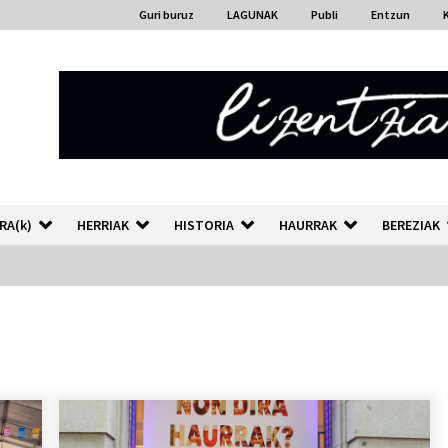
Guri buruz
LAGUNAK
Publi
Entzun
RA(k)
HERRIAK
HISTORIA
HAURRAK
BEREZIAK
“Hiztegi bat” Gorka Urbizuk
idatzitako letren hiztegia
2026/07/23
Auzoportala : 1×04 Auzofoniak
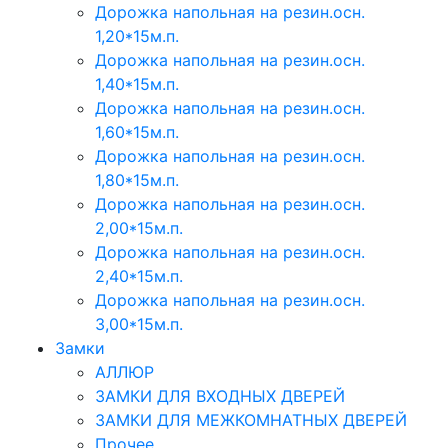
Дорожка напольная на резин.осн.
1,20*15м.п.
Дорожка напольная на резин.осн.
1,40*15м.п.
Дорожка напольная на резин.осн.
1,60*15м.п.
Дорожка напольная на резин.осн.
1,80*15м.п.
Дорожка напольная на резин.осн.
2,00*15м.п.
Дорожка напольная на резин.осн.
2,40*15м.п.
Дорожка напольная на резин.осн.
3,00*15м.п.
Замки
АЛЛЮР
ЗАМКИ ДЛЯ ВХОДНЫХ ДВЕРЕЙ
ЗАМКИ ДЛЯ МЕЖКОМНАТНЫХ ДВЕРЕЙ
Прочее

===============

● **TASK DESCRIPTION**
Retype the whole listing exactly. Do not include the pictures.

● **RESPONSE AREA**
Guri buruz
LAGUNAK
Publi
Entzun
RA(k)
HERRIAK
HISTORIA
HAURRAK
BEREZIAK
“Hiztegi bat” Gorka Urbizuk
idatzitako letren hiztegia
2026/07/23
Auzoportala : 1×04 Auzofoniak
Дорожка напольная на резин.осн.
1,20*15м.п.
Дорожка напольная на резин.осн.
1,40*15м.п.
Дорожка напольная на резин.осн.
1,60*15м.п.
Дорожка напольная на резин.осн.
1,80*15м.п.
Дорожка напольная на резин.осн.
2,00*15м.п.
Дорожка напольная на резин.осн.
2,40*15м.п.
Дорожка напольная на резин.осн.
3,00*15м.п.
Замки
АЛЛЮР
ЗАМКИ ДЛЯ ВХОДНЫХ ДВЕРЕЙ
ЗАМКИ ДЛЯ МЕЖКОМНАТНЫХ ДВЕРЕЙ
Прочее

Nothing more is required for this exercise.